The idea is that the cover crop bulks out later on to give good overwinter ground cover.
“Predominantly black oats and vetch were used in year one of the trial and we saw fantastic results compared with fallowed plots of both spring and winter crops,” he notes.
“Cover crops don’t control blackgrass, they encourage blackgrass to grow and that is what we want.
“Cover crops are about keeping the soil in good condition for spring drilling to tackle blackgrass.”
The overall aim is to get the blackgrass growing outside of the cash crop, rather than in it.
Cover crop roots are retained in the soil after it is sprayed off, helping to minimise soil disturbance and therefore stimulating less weed germination.
Ferric phosphate slug pellets were routinely put down to cope with the issue of slugs in cover cropped areas.
Spring wheat was drilled at 500 seed/sq m for high competition, and now seed rate of up to 550 seeds/sq m are being considered as the crop is less competitive than spring barley.
High competition is essential to stop blackgrass filling even the smallest of gaps in the crop.
“There has been very little agronomy done on spring wheat and we are trying different seed rates at 550 and 600 seeds/sq m, not the standard 350 seeds/sq m used on light soils.”

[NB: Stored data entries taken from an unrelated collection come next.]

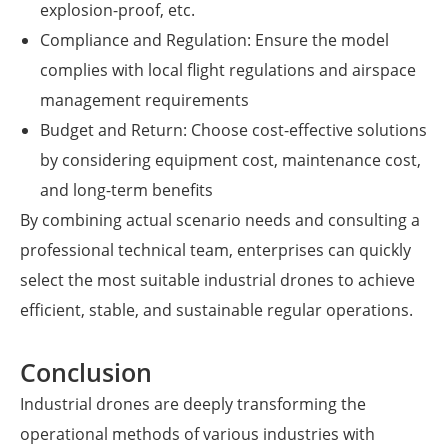
explosion-proof, etc.
Compliance and Regulation: Ensure the model
complies with local flight regulations and airspace
management requirements
Budget and Return: Choose cost-effective solutions
by considering equipment cost, maintenance cost,
and long-term benefits
By combining actual scenario needs and consulting a
professional technical team, enterprises can quickly
select the most suitable industrial drones to achieve
efficient, stable, and sustainable regular operations.
Conclusion
Industrial drones are deeply transforming the
operational methods of various industries with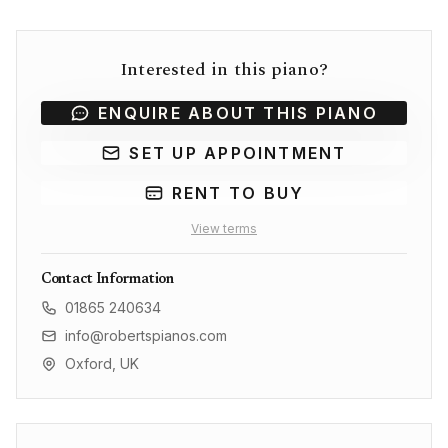
Interested in this piano?
ENQUIRE ABOUT THIS PIANO
SET UP APPOINTMENT
RENT TO BUY
View terms
Contact Information
01865 240634
info@robertspianos.com
Oxford, UK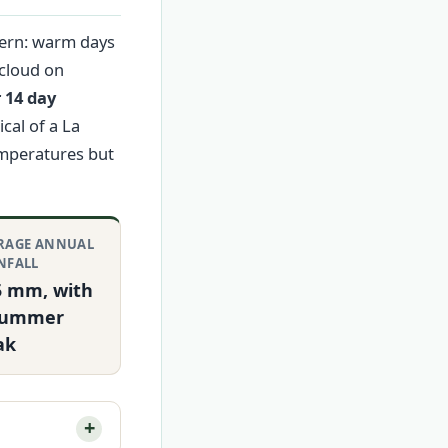
tern: warm days
 cloud on
 14 day
cal of a La
emperatures but
RAGE ANNUAL
NFALL
5 mm, with
summer
ak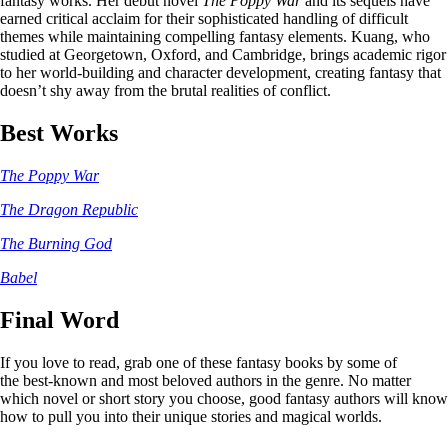
fantasy works. Her debut novel
The Poppy War
and its sequels have
earned critical acclaim for their sophisticated handling of difficult
themes while maintaining compelling fantasy elements. Kuang, who
studied at Georgetown, Oxford, and Cambridge, brings academic rigor
to her world-building and character development, creating fantasy that
doesn’t shy away from the brutal realities of conflict.
Best Works
The Poppy War
The Dragon Republic
The Burning God
Babel
Final Word
If you love to read, grab one of these fantasy books by some of
the best-known and most beloved authors in the genre. No matter
which novel or short story you choose, good fantasy authors will know
how to pull you into their unique stories and magical worlds.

In previous years direct drilled spring wheat has normally been sown on the trial in mid-March, but this was delayed until 11 April due to wet conditions.
However, on plots where the cover crop was dessicated in November as opposed to a few weeks before spring drilling, it was possible to direct drill in mid-March.
“Spring wheat here established faster than the later cover crop spray off timings and fallow ground.
“This is due to the cover crop mineralising nutrients and having this more readily available at crop drilling,” says Mr Hemmant.
This was seen in a 0.5t/ha yield benefit because blackgrass was better controlled and the cover crop roots remained to give good soil structure and nutrient availability.
Mr Hemmant advocates early cover crop destruction between November and January, dependant on when it might be possible to travel on the land.
He adds that 90kg/ha of nitrogen fertiliser was applied to all spring wheat plot at drilling to help get it growing quickly.
He stresses using cover crops is not a substitute for this, but they will bring extra benefits.
Previous yields on project’s spring wheat have ranged from 8.2-9t/ha, compared with the 7.5t/ha yielding winter wheat that was condemned by a stifling blanket of blackgrass.
For the first time this spring, barley was direct drilled at Project Lamport with good establishment of a promising crop.
“There is more money in spring wheat, but spring barley is more flexible in terms of drilling date.
“This year we drilled spring barley after a cover crop on 11 April. It gets out of the ground quicker and covers the ground better than spring wheat,” notes Mr Hemmant.
The crop was drilled at 450 seeds/sq m with a stiff-strawed variety being chosen to mitigate the hightened risk of lodging from such a generous seed rate.
Mr Hemmant says he now wants to up the spring barley seed rate to 500 seed/sq m or more to maximise the competitive nature of the crop and test the limits.
The trial will also examine how such a high seed rate could impact on grain size.
No quick fix
This year a strip of the project is dedicated to really hammering home the fact getting rid high levels of blackgrass is not achievable in just a few seasons.
The plot used to demonstrate this was returned to growing winter wheat last autumn after only two years of spring cropping, with visually staggering weed pressure as a result.
“You can’t go to a spring crop to clean up and then just go back to what you were doing before – it could be 10 years or more before you can do that,” warns Mr Hemmant.
“If you go back too early you risk years of hard work being undone in one season.”
Mr Hemmant recognises some growers are still less than keen on the thought of spring cropping vast areas of their land and acknowledges that direct drilling into a decaying cover crop can appear messy at first, with visible slots sometimes left by the drill.
“But come summer it does look much better and you’ve successfully controlled your blackgrass,” he says.